Q: Marty, were you surprised by the surge in popularity of old-time and bluegrass music that many attributed to the movie, O Brother, Where Art Thou? and would you agree with that as being one of the reasons for this renaissance?

A: Absolutely. Go back further to the movie Deliverance in the 1970s. When I was in Lester’s band, he was coasting along as an old legend, kind of a weary musical Opry act, and we (were playing) the way it was since 1945 when he first hit town. Just kind of going through the motions. And “Dueling Banjos” was a song we played on stage every night, and unknowingly it was in the movie Deliverance, played by somebody else, but everybody thought it was us. And one night we were on the stage with Chick Corea and Kool and the Gang, we played that song and it blew up, and we encored like nine times throughout the evening, and the next day we were rock stars. We were playing the Grand Ole Opry on the weekend, and playing shows with rock and roll bands during the week, and hippie bluegrass festivals. I saw it happen then, bluegrass had a big resurgence, then it settled down. And when O Brother, Where Art Thou came along, it did the same thing for a different group of people. Movies, when they’re done right, will help anybody’s culture or sub-genre.

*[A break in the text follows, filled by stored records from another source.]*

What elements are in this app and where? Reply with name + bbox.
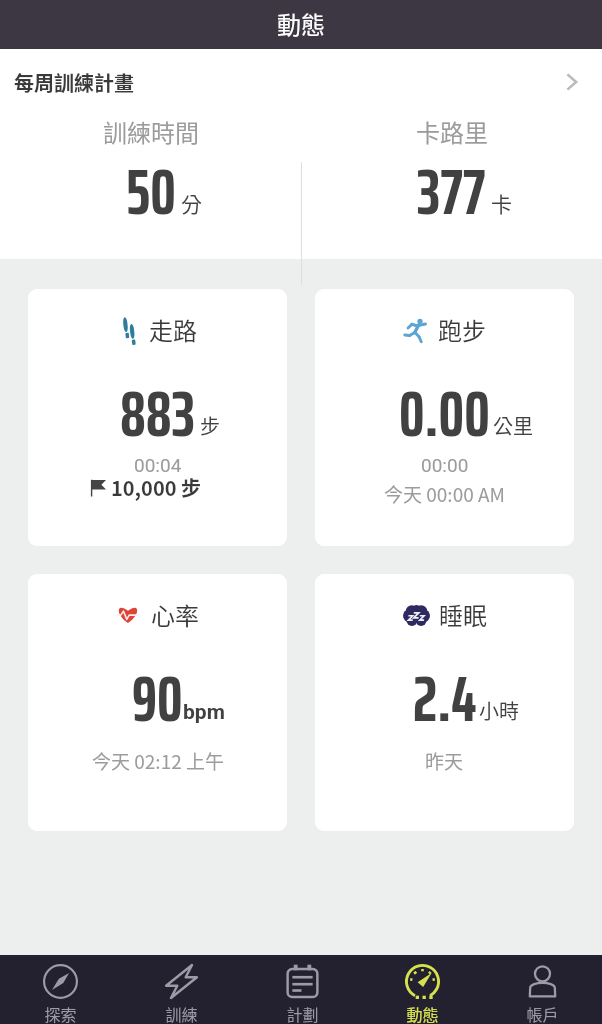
staticText: 動態: [406, 1002, 439, 1024]
button[interactable]: 訓練時間: [0, 101, 301, 259]
staticText: 每周訓練計畫: [14, 68, 134, 97]
staticText: 10,000 步: [111, 473, 202, 502]
button[interactable]: 卡路里: [301, 101, 602, 259]
button[interactable]: 動態: [362, 955, 482, 1024]
staticText: 0.00: [399, 363, 490, 464]
staticText: 卡路里: [416, 114, 488, 149]
staticText: 今天 02:12 上午: [92, 747, 224, 775]
staticText: 心率: [151, 597, 199, 632]
button[interactable]: 心率: [28, 574, 287, 831]
staticText: 昨天: [425, 747, 464, 775]
staticText: bpm: [183, 700, 225, 725]
button[interactable]: 走路: [28, 289, 287, 546]
button[interactable]: 訓練: [121, 955, 242, 1024]
staticText: 50: [126, 141, 176, 242]
staticText: 2.4: [413, 648, 477, 749]
staticText: 公里: [493, 411, 533, 440]
staticText: 睡眠: [439, 597, 487, 632]
staticText: 卡: [491, 188, 512, 218]
staticText: 分: [181, 188, 202, 218]
button[interactable]: 睡眠: [315, 574, 574, 831]
staticText: 今天 00:00 AM: [384, 480, 505, 508]
staticText: 訓練時間: [103, 114, 199, 149]
staticText: 小時: [479, 696, 519, 725]
staticText: 00:00: [421, 454, 469, 476]
other: Open weekly training plan: [559, 69, 585, 95]
button[interactable]: 每周訓練計畫: [0, 49, 602, 115]
staticText: 動態: [277, 6, 325, 41]
staticText: 377: [417, 141, 486, 242]
button[interactable]: 探索: [0, 955, 121, 1024]
staticText: 步: [200, 411, 220, 440]
staticText: 跑步: [438, 312, 486, 347]
button[interactable]: 計劃: [242, 955, 362, 1024]
staticText: 90: [132, 648, 183, 749]
button[interactable]: 跑步: [315, 289, 574, 546]
staticText: 883: [120, 363, 195, 464]
staticText: 00:04: [134, 454, 182, 476]
staticText: 計劃: [286, 1002, 319, 1024]
staticText: 探索: [44, 1002, 77, 1024]
staticText: 走路: [149, 312, 197, 347]
staticText: 訓練: [165, 1002, 198, 1024]
button[interactable]: 帳戶: [482, 955, 602, 1024]
staticText: 帳戶: [526, 1002, 559, 1024]
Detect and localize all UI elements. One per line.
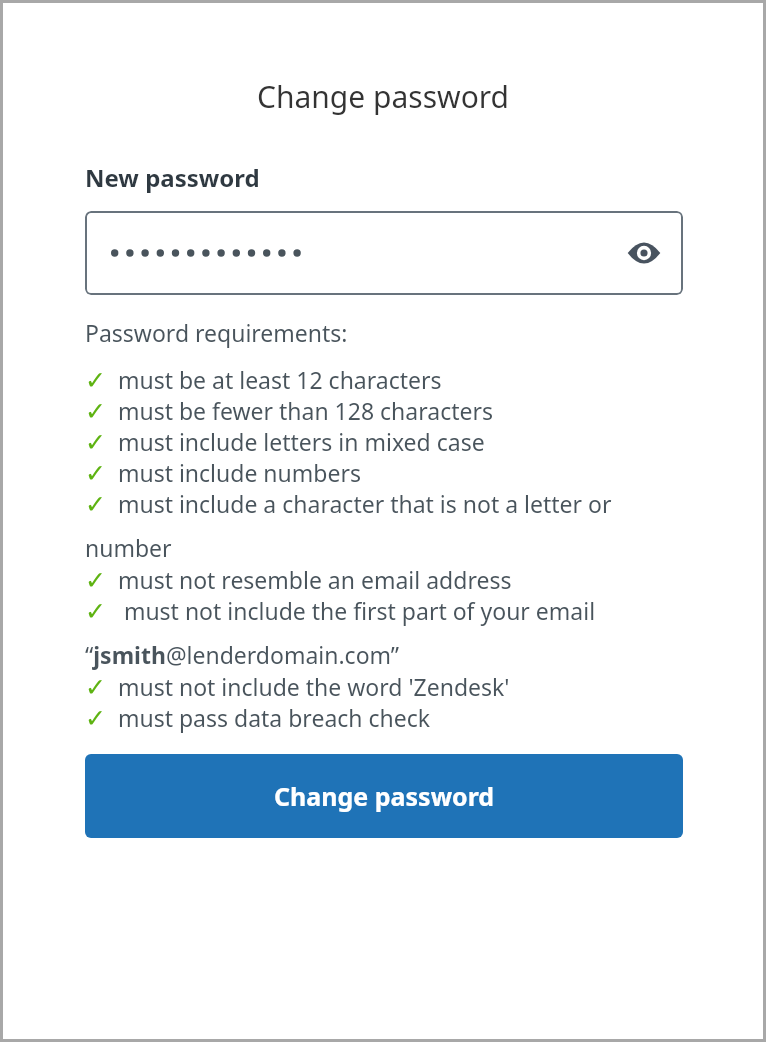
staticText: New password bbox=[85, 161, 260, 194]
button[interactable]: Change password bbox=[85, 754, 683, 838]
staticText: ✓ must be fewer than 128 characters bbox=[85, 395, 493, 426]
button[interactable]: Show password bbox=[621, 230, 667, 276]
staticText: Change password bbox=[257, 76, 510, 117]
staticText: ✓ must be at least 12 characters bbox=[85, 364, 442, 395]
staticText: ✓ must include a character that is not a… bbox=[85, 488, 694, 564]
staticText: ✓ must not include the first part of you… bbox=[85, 595, 694, 671]
staticText: ✓ must pass data breach check bbox=[85, 702, 431, 733]
staticText: Change password bbox=[274, 779, 495, 813]
staticText: ✓ must include numbers bbox=[85, 457, 361, 488]
button[interactable]: Show password bbox=[85, 211, 683, 295]
staticText: ✓ must not resemble an email address bbox=[85, 564, 512, 595]
staticText: Password requirements: bbox=[85, 317, 348, 348]
staticText: ✓ must include letters in mixed case bbox=[85, 426, 485, 457]
staticText: ✓ must not include the word 'Zendesk' bbox=[85, 671, 510, 702]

Q: What’s neat about your look, Marty, with your ‘big hair’ and glitzy outfits, is it’s definitely a throwback to the vintage country look, definitely the Opry look, but at the same time you are in the moment with a rock star presence.

A: When I was a kid, we went on a field trip the state capitol in Jackson, Mississippi. I think my mom had given be a 20-dollar bill to take with me that day. I looked up on the walls of all the paintings of all those old characters, with high collar and Mozart-looking hair, and I looked at my twenty dollar bill and there was Andrew Jackson, and I thought: that’s a cool look. Between that, and the black culture that was around Philadelphia, Miss., the street musicians who were the flashiest characters in town, and the cowboy suit, I thought there was something in there I needed to explore.

Q: Tell us about your new album, Nashville, Volume 1: Tear the Woodpile Down.

A: Well, it’s kind of a lineage that started five years ago. I produced Porter Waggoner’s final album, named Wagonmaster, and then we made a record called “Ghost Train,” then I produced a record of my wife, Connie, Long Line of Heartaches, and I’m just in a very traditional country music state of mind right now. Nashville, Volume 1: Tear the Woodpile Down is just a follow up to all those records, and we’re in mid-flight in a wonderful creative space. We have real country music, authentic country music, flying in all directions around here at the moment, and I love it.

Q: Your song, “Now That’s Country,” you mention fishin’, a pick-up truck, a dog, a rockin’ chair on the front porch, a jug of homemade wine, lying in a field of clover late at night to watch the stars, and from your lyrics: well that’s country, I was raised on that Mississippi mile. Are you still a Mississippi country boy at heart?

A: Without question. Connie and I just got back from my farm in Mississippi, and spent the last three days on my Grandpa’s farm. I promise that Mississippi feeling feeds me wherever I go.